> **Exercise objective**
A single number is expected: the count of lines in the records below that contain "Flores".

> **Information supplied**
■ ■ ■ ■

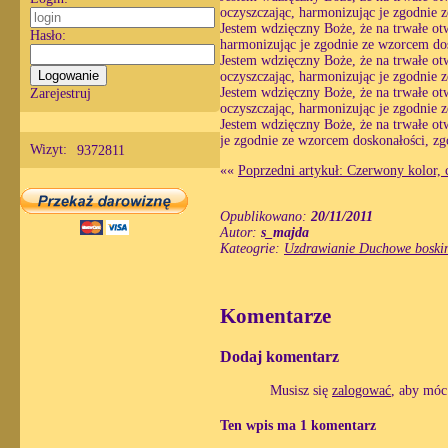
oczyszczając, harmonizując je zgodnie 
Jestem wdzięczny Boże, że na trwałe otw
Hasło:
harmonizując je zgodnie ze wzorcem dos
Jestem wdzięczny Boże, że na trwałe otw
oczyszczając, harmonizując je zgodnie 
Jestem wdzięczny Boże, że na trwałe otw
Zarejestruj
oczyszczając, harmonizując je zgodnie 
Jestem wdzięczny Boże, że na trwałe ot
je zgodnie ze wzorcem doskonałości, zg
Wizyt:
9372811
««
Poprzedni artykuł: Czerwony kolor,
Opublikowano:
20/11/2011
Autor:
s_majda
Kateogrie:
Uzdrawianie Duchowe boskim
Komentarze
Dodaj komentarz
Musisz się
zalogować
, aby móc
Ten wpis ma 1 komentarz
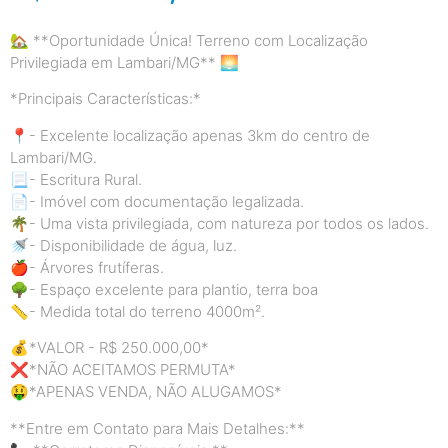
🏡 **Oportunidade Única! Terreno com Localização
Privilegiada em Lambari/MG** 🌅
*Principais Características:*
📍- Excelente localização apenas 3km do centro de
Lambari/MG.
📃- Escritura Rural.
📄- Imóvel com documentação legalizada.
🌴- Uma vista privilegiada, com natureza por todos os lados.
🚿- Disponibilidade de água, luz.
🍎- Árvores frutíferas.
🌳- Espaço excelente para plantio, terra boa
📏- Medida total do terreno 4000m².
💰*VALOR - R$ 250.000,00*
❌*NÃO ACEITAMOS PERMUTA*
🤑*APENAS VENDA, NÃO ALUGAMOS*
**Entre em Contato para Mais Detalhes:**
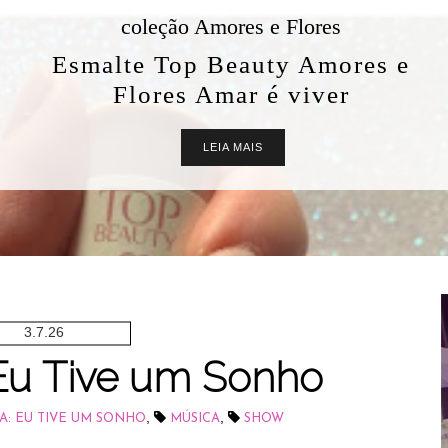
coleção Amores e Flores
Esmalte Top Beauty Amores e
Flores Amar é viver
LEIA MAIS
3.7.26
 Eu Tive um Sonho
,
,
A: EU TIVE UM SONHO
MÚSICA
SHOW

■ ■ ■ ■

> **Worked solution**
2